Two north Northumberland residents from the same village are among those to have been recognised in the Queen’s Birthday Honours List.
Longframlington’s David Carr, who runs the village shop, and Carole Catchpole, founder of the Northumbrian Hedgehog Rescue Trust – one of this year’s Jam Jar Army charities, have been awarded the British Empire Medal (BEM).
David was honoured for services to the community in the village.
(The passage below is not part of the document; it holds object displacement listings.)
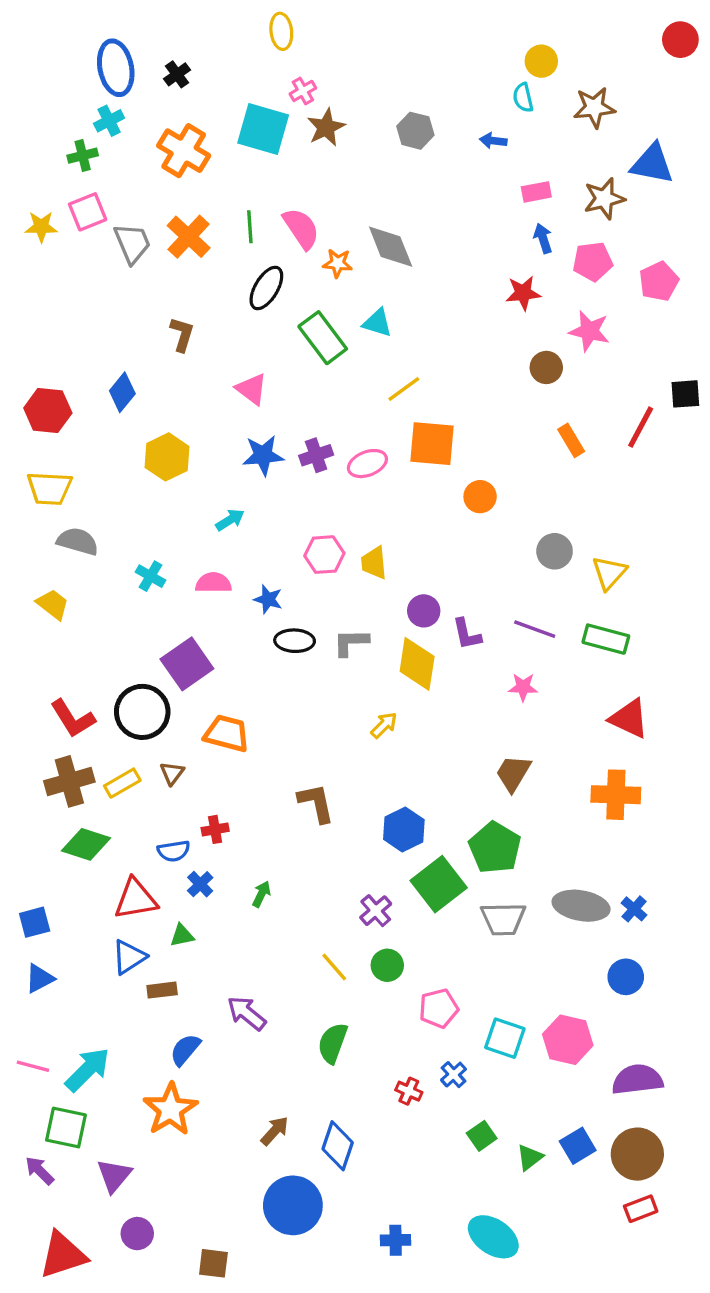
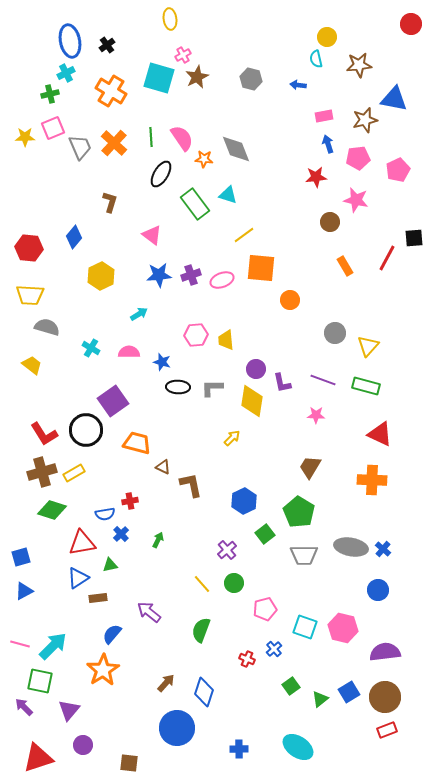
brown triangle: (172, 773) -> (163, 467), moved, turned -42
green square: (439, 884) -> (265, 534), size x0.6

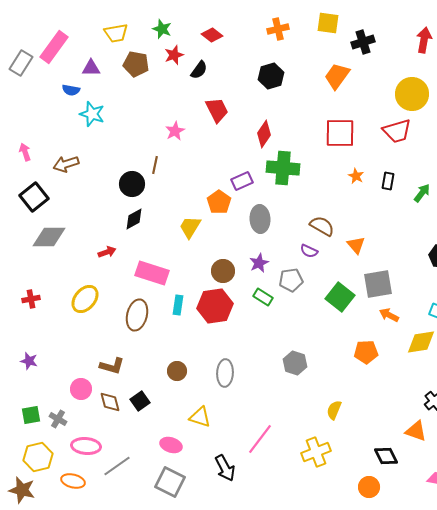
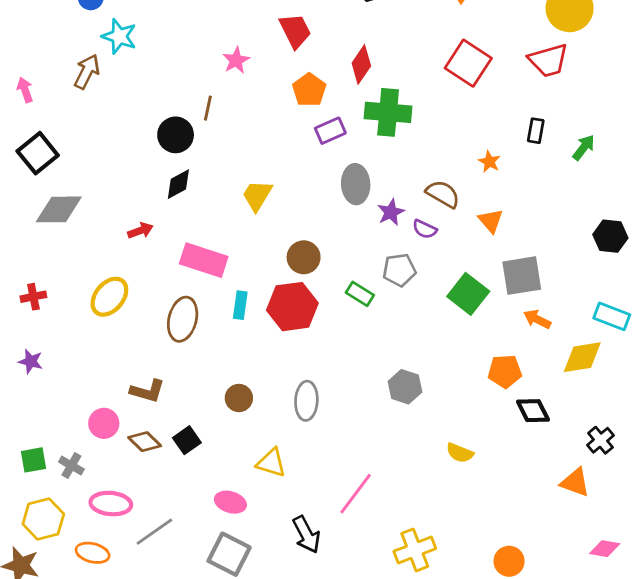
red square: (340, 133) -> (468, 63), turned 32
brown arrow: (66, 164) -> (87, 72), moved, turned 135
orange star: (356, 176) -> (489, 162), moved
orange pentagon: (219, 202) -> (309, 90), moved
purple star: (259, 263) -> (391, 212), moved
purple star: (29, 361) -> (31, 361), moved
brown diamond: (110, 402) -> (145, 442), turned -30
yellow semicircle: (334, 410) -> (460, 453), turned -90
yellow cross: (316, 452) -> (415, 550), moved
black diamond: (386, 456) -> (533, 411), moved

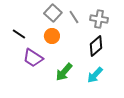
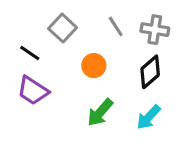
gray square: (53, 13) -> (63, 28), moved
orange circle: (52, 36) -> (94, 66), moved
purple trapezoid: (33, 58) -> (33, 91), moved

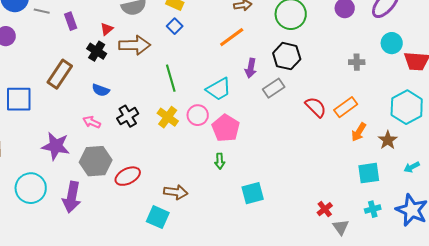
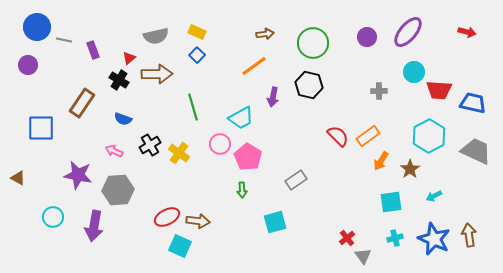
gray rectangle: (274, 88) -> (296, 180), moved
yellow cross: (168, 117) -> (179, 153), moved
red ellipse: (128, 176) -> (167, 217), moved
cyan circle: (31, 188) -> (53, 217), size x0.7

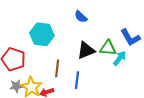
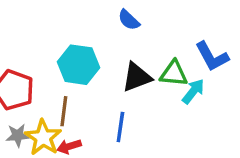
cyan hexagon: (42, 34) -> (78, 65), moved
brown line: (57, 68) -> (64, 111), moved

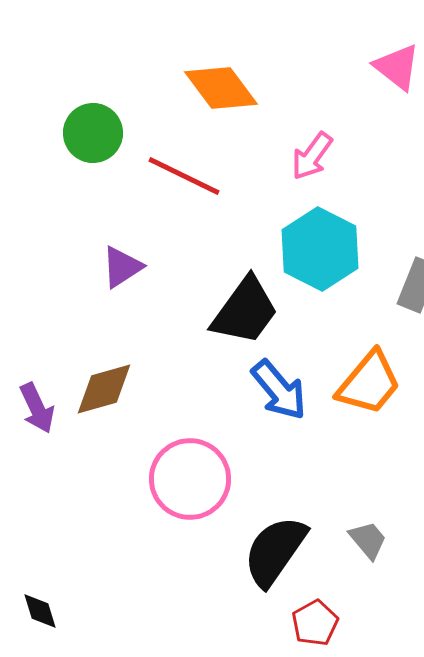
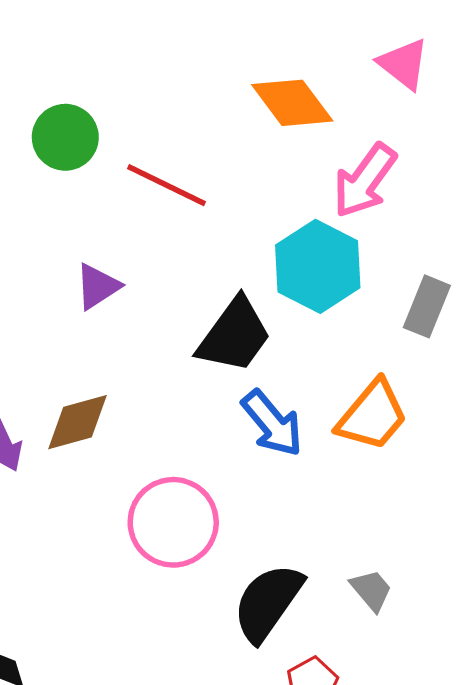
orange diamond: (221, 88) -> (292, 103), moved
pink arrow: (312, 156) -> (365, 181), moved, size x1.4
His citation reads: ‘Since 1974 he has served his community in Longframlington as the local proprietor of the village shop in the village where he has provided an unfailing and cheerful service from his tiny but comprehensively stocked corner shop.
‘His shop also acts as a village chemist, holding dispensed prescriptions from the GP surgery until they can be collected. He is also the unofficial and unpaid post office and parcel collecting point for almost the whole community.
‘He continues to be a one-man delivery service for the elderly and disabled in the community, not only delivering their provisions but checkingon their wellbeing and providing welcome social interaction and company. There is also a dry-cleaning service and he even organises the village Christmas tree.
‘The annual village show is heavily supported by his shop, as are many other village and community events throughout the year. During difficult local conditions, like a significant snowfall or storm, both he and his staff will phone all the elderly living in the area in isolated homes to ensure that they are well and not trapped by snow or fallen trees.
‘For many years he has been a constant weekly volunteer and visitor to the patients in St Oswald’s Hospice in Newcastle and has been a member of the Round Table which organises lunches and other events for the elderly’.
For her part, Carole has been recognised for services to the protection of hedgehogs.
Her citation reads: ‘She has made a huge difference in caring for hedgehogs and educating the general public in their care and preservation. It started in the mid-1990s when she found injured hedgehogs wandering in her garden and looked after them until they were fit to be released.
‘She sought advice from wildlife organisations and vets and educated herself in their habitat and needs. She was shocked to find out how much the population had been declining, so she transformed her garden into a hedgehog-friendly site using second-hand rabbit hutches, turning her garage into a rescue centre, funding everything herself, including food, electricity (for heat pads), medication and vet fees.
‘She single-handedly took care of the hedgehogs for 12 years and then persuaded friends to help with daily tasks. She needed more volunteers, so she advertised in veterinary surgeries and local shops. This led to an expansion of the centre. She gives opportunities to students to gain work experience and has given talks to schools, Brownies, Guides and the WI as well as welcoming vulnerable adults.
‘She set up Northumbrian Hedgehog Rescue Trust in 2011 and registered it as a charity in 2013. It is the only rescue centre dedicated to hedgehogs’.
Elsewhere, there were MBEs for Lynemouth couple Michael and Irene Cullen, who are foster carers with Newcastle City Council, for their services to children and families.
Bedlington resident Gleniss McNeal, who is a volunteer for the National Trust, has been awarded a BEM for services to heritage in Northumberland.
There is also a BEM for Alan Nixon, from Ashington, for his voluntary service to Newbiggin Golf Club and Collingwood College, in Morpeth.
And Cramlington’s Tom McCormack, child maintenance group director at the Department for Work and Pensions, has been made a CBE for services to child maintenance reform.